==== Data for this exercise

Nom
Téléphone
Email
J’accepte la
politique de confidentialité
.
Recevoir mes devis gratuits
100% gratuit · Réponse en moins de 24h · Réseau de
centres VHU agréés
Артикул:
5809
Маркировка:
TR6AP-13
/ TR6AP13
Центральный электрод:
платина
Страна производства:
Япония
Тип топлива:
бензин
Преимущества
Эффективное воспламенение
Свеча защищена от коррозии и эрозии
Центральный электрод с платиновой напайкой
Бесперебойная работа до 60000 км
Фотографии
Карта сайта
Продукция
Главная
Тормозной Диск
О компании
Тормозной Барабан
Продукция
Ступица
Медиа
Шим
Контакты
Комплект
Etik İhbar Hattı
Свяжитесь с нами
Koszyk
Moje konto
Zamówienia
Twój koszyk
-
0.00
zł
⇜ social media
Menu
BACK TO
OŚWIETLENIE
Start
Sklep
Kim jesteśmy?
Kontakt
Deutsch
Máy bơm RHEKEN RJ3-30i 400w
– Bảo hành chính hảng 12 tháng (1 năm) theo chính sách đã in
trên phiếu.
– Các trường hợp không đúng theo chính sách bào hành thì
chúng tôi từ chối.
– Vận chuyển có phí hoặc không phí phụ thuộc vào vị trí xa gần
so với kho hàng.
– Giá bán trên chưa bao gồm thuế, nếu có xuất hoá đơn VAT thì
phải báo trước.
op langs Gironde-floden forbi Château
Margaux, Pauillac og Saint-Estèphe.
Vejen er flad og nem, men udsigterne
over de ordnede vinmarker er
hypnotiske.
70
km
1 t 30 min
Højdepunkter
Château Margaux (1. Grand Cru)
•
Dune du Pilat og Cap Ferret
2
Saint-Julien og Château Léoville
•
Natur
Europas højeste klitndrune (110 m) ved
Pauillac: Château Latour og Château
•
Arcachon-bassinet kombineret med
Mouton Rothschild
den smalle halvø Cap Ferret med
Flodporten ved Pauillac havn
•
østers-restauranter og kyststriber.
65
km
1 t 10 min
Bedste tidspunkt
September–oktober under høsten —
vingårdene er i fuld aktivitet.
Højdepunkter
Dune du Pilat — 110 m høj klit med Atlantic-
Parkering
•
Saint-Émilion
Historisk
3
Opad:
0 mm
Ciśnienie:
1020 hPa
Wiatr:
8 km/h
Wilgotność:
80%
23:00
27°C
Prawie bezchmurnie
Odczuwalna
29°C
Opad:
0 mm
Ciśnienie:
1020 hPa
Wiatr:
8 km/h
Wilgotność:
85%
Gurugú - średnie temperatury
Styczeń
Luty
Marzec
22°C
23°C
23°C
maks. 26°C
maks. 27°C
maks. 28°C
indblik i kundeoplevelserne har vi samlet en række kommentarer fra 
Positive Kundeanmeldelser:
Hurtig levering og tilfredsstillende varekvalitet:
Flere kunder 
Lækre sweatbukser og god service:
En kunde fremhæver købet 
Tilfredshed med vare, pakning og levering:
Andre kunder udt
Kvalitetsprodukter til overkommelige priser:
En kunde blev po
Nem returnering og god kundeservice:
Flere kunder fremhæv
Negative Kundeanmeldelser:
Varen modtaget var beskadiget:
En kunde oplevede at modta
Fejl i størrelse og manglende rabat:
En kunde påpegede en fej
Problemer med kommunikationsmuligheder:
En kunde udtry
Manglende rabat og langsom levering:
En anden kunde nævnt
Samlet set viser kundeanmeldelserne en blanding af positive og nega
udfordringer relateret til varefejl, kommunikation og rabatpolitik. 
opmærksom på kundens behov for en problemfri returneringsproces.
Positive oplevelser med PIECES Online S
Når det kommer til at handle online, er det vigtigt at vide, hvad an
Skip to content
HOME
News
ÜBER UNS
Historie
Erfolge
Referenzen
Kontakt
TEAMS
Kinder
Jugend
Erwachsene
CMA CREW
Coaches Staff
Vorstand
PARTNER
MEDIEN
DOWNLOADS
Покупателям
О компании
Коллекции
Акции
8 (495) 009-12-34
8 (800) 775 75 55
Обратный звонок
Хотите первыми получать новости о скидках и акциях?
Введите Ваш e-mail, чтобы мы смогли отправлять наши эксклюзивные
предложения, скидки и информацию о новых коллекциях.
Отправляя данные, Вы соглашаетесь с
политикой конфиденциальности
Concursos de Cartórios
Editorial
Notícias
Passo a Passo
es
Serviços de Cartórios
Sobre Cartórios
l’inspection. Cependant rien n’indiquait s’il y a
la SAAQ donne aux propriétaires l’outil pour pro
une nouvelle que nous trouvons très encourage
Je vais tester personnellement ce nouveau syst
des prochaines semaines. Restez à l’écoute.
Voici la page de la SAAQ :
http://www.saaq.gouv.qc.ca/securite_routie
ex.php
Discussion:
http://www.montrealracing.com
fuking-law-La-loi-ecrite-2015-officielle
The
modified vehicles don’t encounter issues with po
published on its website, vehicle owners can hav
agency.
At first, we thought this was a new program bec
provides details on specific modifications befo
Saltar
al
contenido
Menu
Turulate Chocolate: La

========

Task brief:
Take the lines from the one containing "la SAAQ donne" through the final line of the entries above, and set them down exactly, with nothing added.

Written solution:
la SAAQ donne aux propriétaires l’outil pour pro
une nouvelle que nous trouvons très encourage
Je vais tester personnellement ce nouveau syst
des prochaines semaines. Restez à l’écoute.
Voici la page de la SAAQ :
http://www.saaq.gouv.qc.ca/securite_routie
ex.php
Discussion:
http://www.montrealracing.com
fuking-law-La-loi-ecrite-2015-officielle
The
modified vehicles don’t encounter issues with po
published on its website, vehicle owners can hav
agency.
At first, we thought this was a new program bec
provides details on specific modifications befo
Saltar
al
contenido
Menu
Turulate Chocolate: La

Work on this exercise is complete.